The first thing that I noticed about Psychonauts 2 is that it’s genuinely quite funny. Attempts at humor in games usually don’t click for me, but Psychonauts 2 elicited several laughs. Of course, that alone isn’t a strong enough reason to grace this list.

Each of the “levels” in Psychonauts 2 represents a different character’s brain, giving Double Fine the freedom to experiment with environment design and mechanics in a way that many games don’t. Spaces warp and connect to one another in non-physical ways, and individual “levels” somehow manage to weave together different environments (e.g. an office block and the inside of a mouth) without it ever seeming too strange. That there are around a dozen brains with their own distinct look and feel is even more impressive.


Deathloop

For reasons unknown, 2021 saw the release of many games featuring protagonists stuck in a seemingly endless time loop, reliving the same day over and over… Several such games appear on this list, but Deathloop edged out slightly in front.

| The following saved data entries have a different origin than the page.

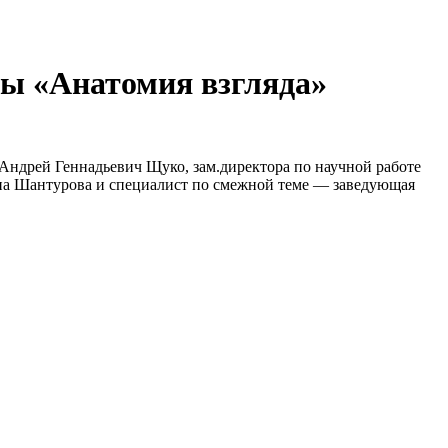
ы «Анатомия взгляда»
Андрей Геннадьевич Щуко, зам.директора по научной работе
вна Шантурова и специалист по смежной теме — заведующая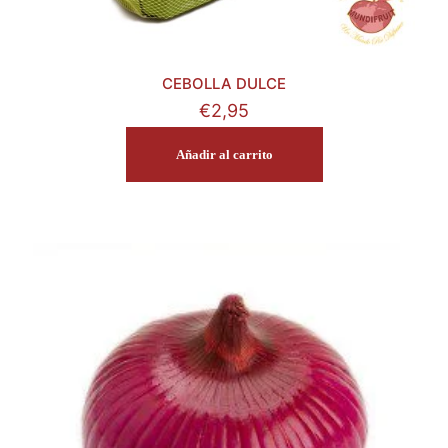
CEBOLLA DULCE
€
2,95
Añadir al carrito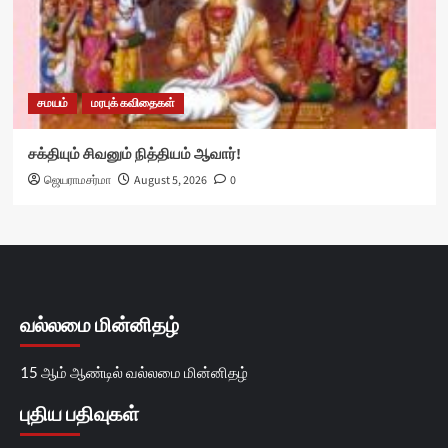
சமயம்
மரபுக் கவிதைகள்
சக்தியும் சிவனும் நித்தியம் ஆவார்!
ஜெயராமசர்மா
August 5, 2026
0
வல்லமை மின்னிதழ்
15 ஆம் ஆண்டில் வல்லமை மின்னிதழ்
புதிய பதிவுகள்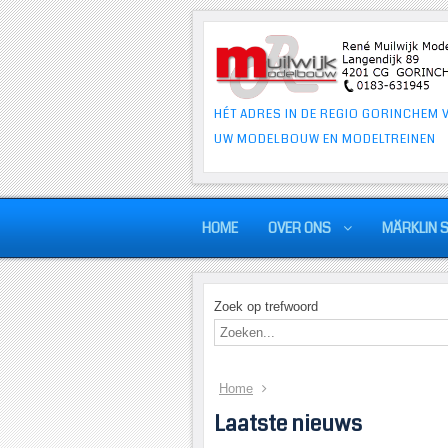
HÉT ADRES IN DE REGIO GORINCHEM 
UW MODELBOUW EN MODELTREINEN
HOME
OVER ONS
MÄRKLIN 
Zoek op trefwoord
Home
Laatste nieuws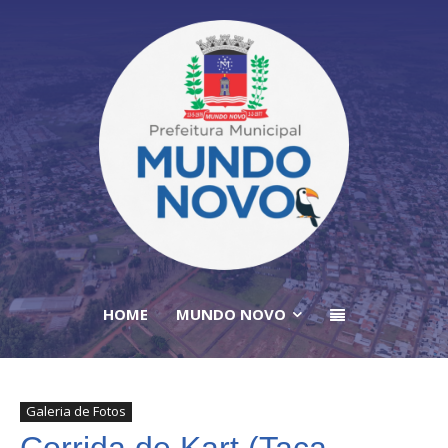
HOME
MUNDO NOVO
Galeria de Fotos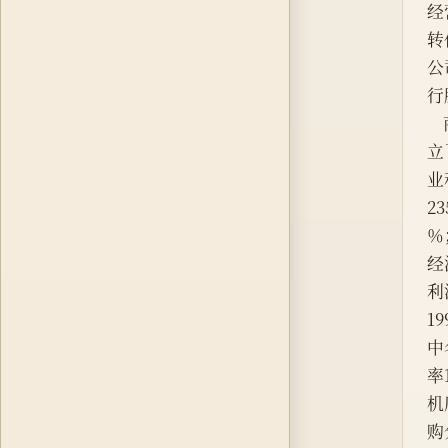
经
转
公
行
立
业
2
％
经
利
1
中
率
机
购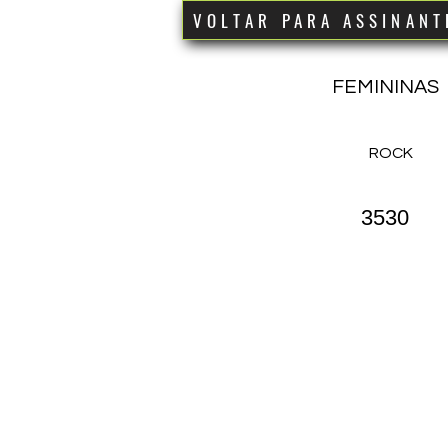
VOLTAR PARA ASSINANT
FEMININAS
ROCK
3530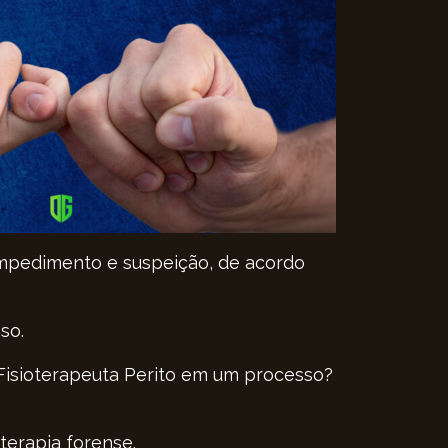
o impedimento e suspeição, de acordo
so.
Fisioterapeuta Perito em um processo?
terapia forense.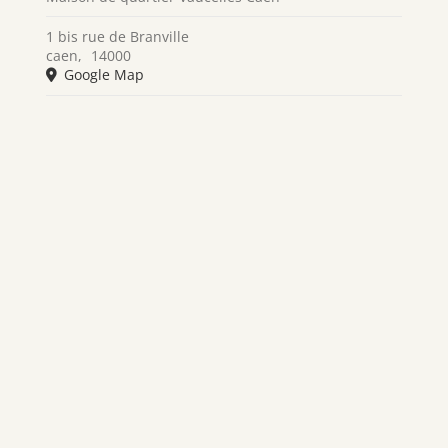
1 bis rue de Branville
caen
,
14000
Google Map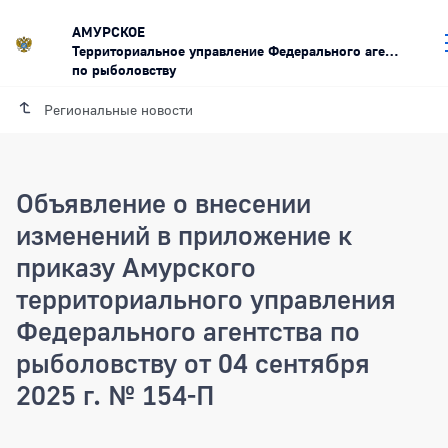
АМУРСКОЕ
Территориальное управление Федерального агентства
по рыболовству
Региональные новости
Объявление о внесении
изменений в приложение к
приказу Амурского
территориального управления
Федерального агентства по
рыболовству от 04 сентября
2025 г. № 154-П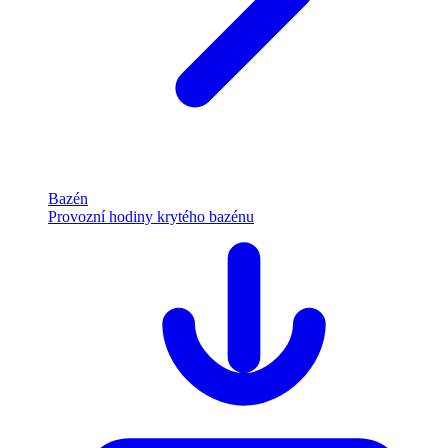
Bazén
Provozní hodiny krytého bazénu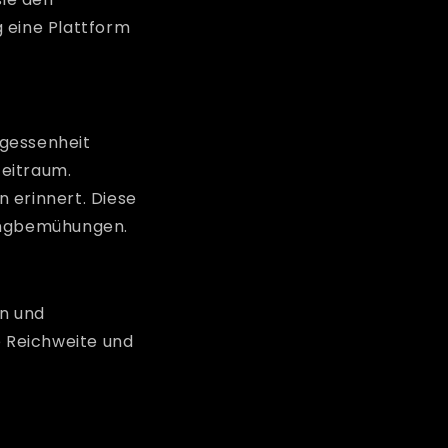
 eine Plattform
rgessenheit
Zeitraum.
 erinnert. Diese
tingbemühungen.
n und
 Reichweite und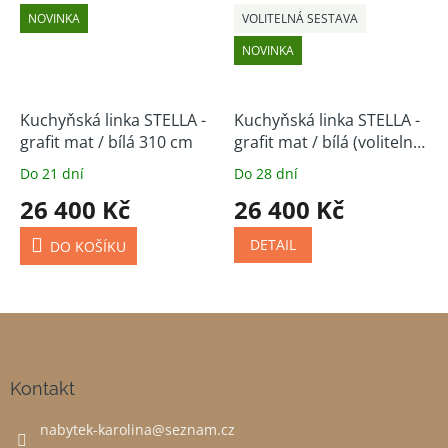
NOVINKA
VOLITELNÁ SESTAVA
NOVINKA
Kuchyňská linka STELLA -
Kuchyňská linka STELLA -
grafit mat / bílá 310 cm
grafit mat / bílá (volitelná
sestava)
Do 21 dní
Do 28 dní
26 400 Kč
26 400 Kč
DETAIL
DO KOŠÍKU
Z
á
p
a
Kontakt
t
nabytek-karolina
@
seznam.cz
í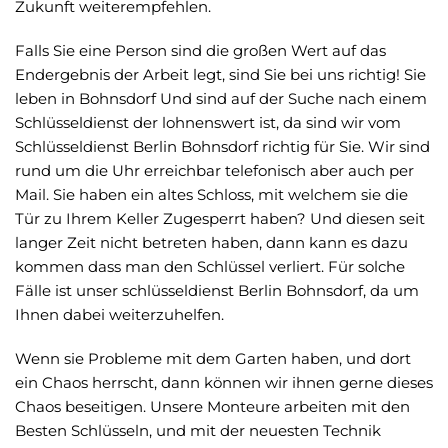
Zukunft weiterempfehlen.
Falls Sie eine Person sind die großen Wert auf das
Endergebnis der Arbeit legt, sind Sie bei uns richtig! Sie
leben in Bohnsdorf Und sind auf der Suche nach einem
Schlüsseldienst der lohnenswert ist, da sind wir vom
Schlüsseldienst Berlin Bohnsdorf richtig für Sie. Wir sind
rund um die Uhr erreichbar telefonisch aber auch per
Mail. Sie haben ein altes Schloss, mit welchem sie die
Tür zu Ihrem Keller Zugesperrt haben? Und diesen seit
langer Zeit nicht betreten haben, dann kann es dazu
kommen dass man den Schlüssel verliert. Für solche
Fälle ist unser schlüsseldienst Berlin Bohnsdorf, da um
Ihnen dabei weiterzuhelfen.
Wenn sie Probleme mit dem Garten haben, und dort
ein Chaos herrscht, dann können wir ihnen gerne dieses
Chaos beseitigen. Unsere Monteure arbeiten mit den
Besten Schlüsseln, und mit der neuesten Technik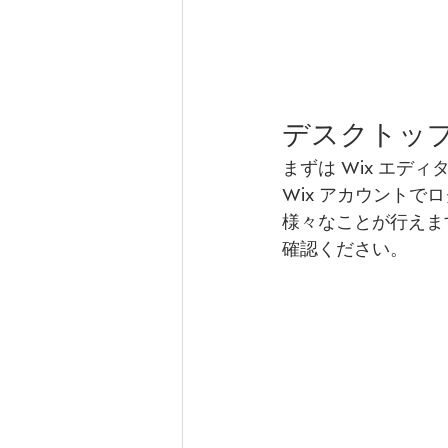
デスクトッ
まずは Wix エ
Wix アカウント
様々なことが行えます
確認ください。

Deathloop is basically a roguelike version of Dishonored set in the 70s: the powers and weapons at your disposal are basically the same, and the core gameplay mechanics are unchanged. Where Deathloop innovates is in tasking you with killing all of your targets within a single day — something that you cannot do without first familiarizing yourself with the game’s locations and its characters’ routines.


Twelve Minutes & The Forgotten City

My experiences with Twelve Minutes and The Forgotten City were similar enough that I find it very difficult to rank one above the other. Both are largely driven by their narrative, both rely on learning something in one loop and utilizing it in the next, and the mysteries at the core of both stories are engaging enough that my wife and I completed them over the course of a single weekend.

Neither is a game that I can imagine myself revisiting any time soon, but they’re well worth playing through — especially while they are both available on Game Pass!